◆ WORK TO COMPLETE:
Pull every line containing the word "estreia" from the records.

Start of Block

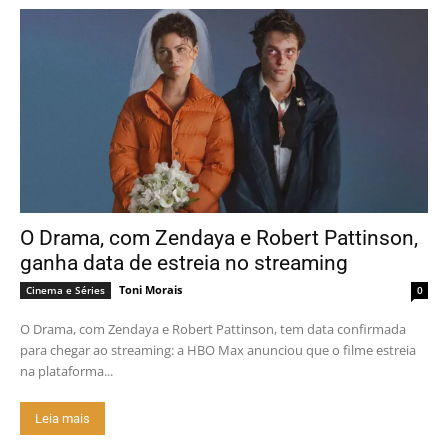
O Drama, com Zendaya e Robert Pattinson,
ganha data de estreia no streaming
Toni Morais
Cinema e Séries
0
O Drama, com Zendaya e Robert Pattinson, tem data confirmada
para chegar ao streaming: a HBO Max anunciou que o filme estreia
na plataforma...
Leia mais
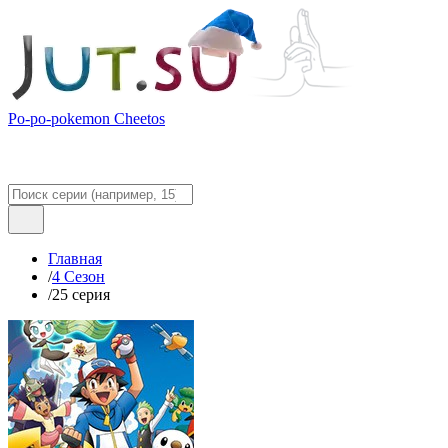
Po-po-pokemon Cheetos
Главная
/
4 Сезон
/
25 серия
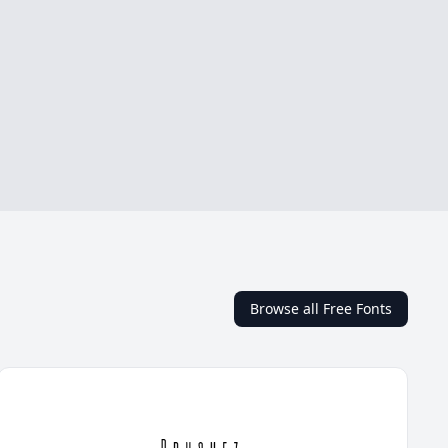
Browse all Free Fonts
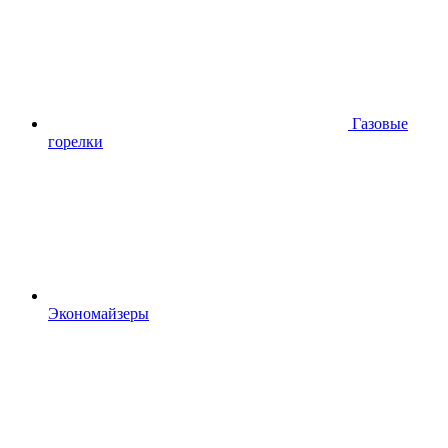
Газовые
горелки
Экономайзеры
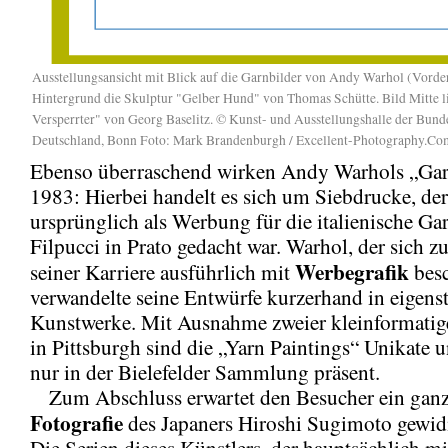
Ausstellungsansicht mit Blick auf die Garnbilder von Andy Warhol (Vorde
Hintergrund die Skulptur "Gelber Hund" von Thomas Schütte. Bild Mitte li
Versperrter" von Georg Baselitz. © Kunst- und Ausstellungshalle der Bund
Deutschland, Bonn Foto: Mark Brandenburgh / Excellent-Photography.Co
Ebenso überraschend wirken Andy Warhols „Gar
1983: Hierbei handelt es sich um Siebdrucke, de
ursprünglich als Werbung für die italienische Ga
Filpucci in Prato gedacht war. Warhol, der sich z
Werbegrafik
seiner Karriere ausführlich mit
besc
verwandelte seine Entwürfe kurzerhand in eigens
Kunstwerke. Mit Ausnahme zweier kleinformatig
in Pittsburgh sind die „Yarn Paintings“ Unikate 
nur in der Bielefelder Sammlung präsent.
Zum Abschluss erwartet den Besucher ein ganz
Fotografie
des Japaners Hiroshi Sugimoto gewi
Die Serien dieses Künstlers, der hauptsächlich mi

End of Block

◆ ANSWER SECTION:
ganha data de estreia no streaming
para chegar ao streaming: a HBO Max anunciou que o filme estreia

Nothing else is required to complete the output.